### Problem requirements
Only the lines below starting at the one containing "Архив опросов" and ending at the one containing "Получить код кнопки" belong in the answer, each copied exactly.

Extracted page text data:

-- Opening Marker --

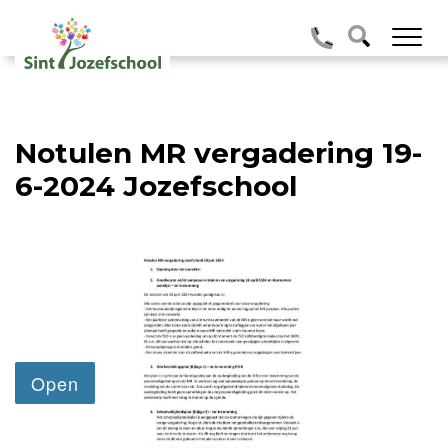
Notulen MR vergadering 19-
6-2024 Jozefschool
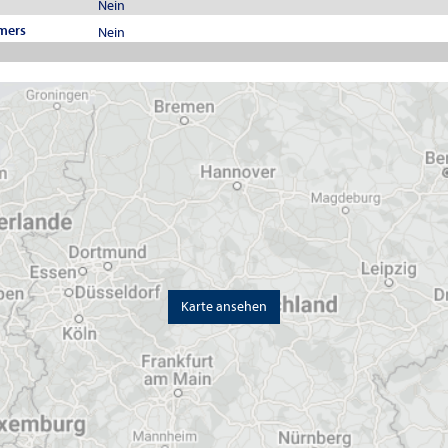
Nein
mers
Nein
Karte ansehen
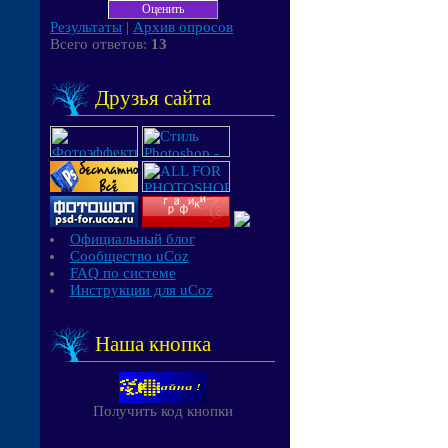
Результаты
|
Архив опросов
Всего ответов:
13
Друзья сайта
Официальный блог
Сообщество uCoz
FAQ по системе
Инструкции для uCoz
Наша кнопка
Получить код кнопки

-- Closing Marker --
-- Opening Marker --

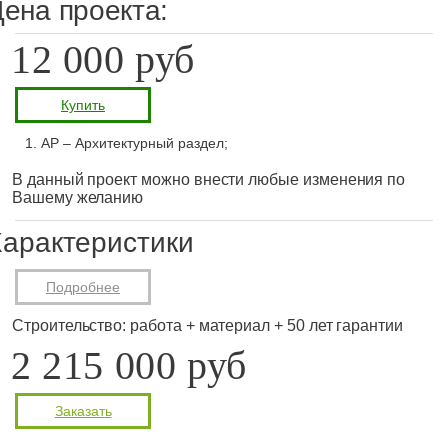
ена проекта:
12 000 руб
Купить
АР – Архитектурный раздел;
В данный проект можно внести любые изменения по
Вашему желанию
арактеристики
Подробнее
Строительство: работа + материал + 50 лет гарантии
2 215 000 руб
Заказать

-- Closing Marker --

### Response below
Архив опросов
Всего ответов:
13
Друзья сайта
Официальный блог
Сообщество uCoz
FAQ по системе
Инструкции для uCoz
Наша кнопка
Получить код кнопки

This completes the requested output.